Reproduce the data below verbatim from the line containing "Kombination aus digitaler Messung per KI und" through its final line, and produce nothing more.

++++

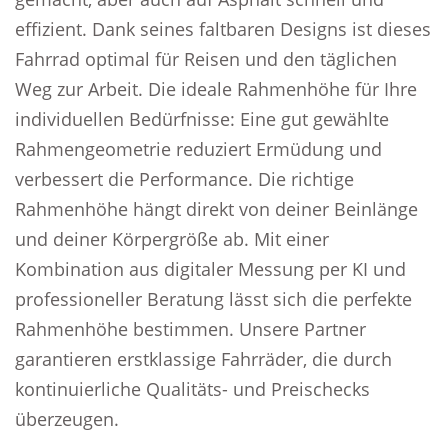
effizient. Dank seines faltbaren Designs ist dieses
Fahrrad optimal für Reisen und den täglichen
Weg zur Arbeit. Die ideale Rahmenhöhe für Ihre
individuellen Bedürfnisse: Eine gut gewählte
Rahmengeometrie reduziert Ermüdung und
verbessert die Performance. Die richtige
Rahmenhöhe hängt direkt von deiner Beinlänge
und deiner Körpergröße ab. Mit einer
Kombination aus digitaler Messung per KI und
professioneller Beratung lässt sich die perfekte
Rahmenhöhe bestimmen. Unsere Partner
garantieren erstklassige Fahrräder, die durch
kontinuierliche Qualitäts- und Preischecks
überzeugen.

++++

RESPONSE TO THE EXERCISE ::
Kombination aus digitaler Messung per KI und
professioneller Beratung lässt sich die perfekte
Rahmenhöhe bestimmen. Unsere Partner
garantieren erstklassige Fahrräder, die durch
kontinuierliche Qualitäts- und Preischecks
überzeugen.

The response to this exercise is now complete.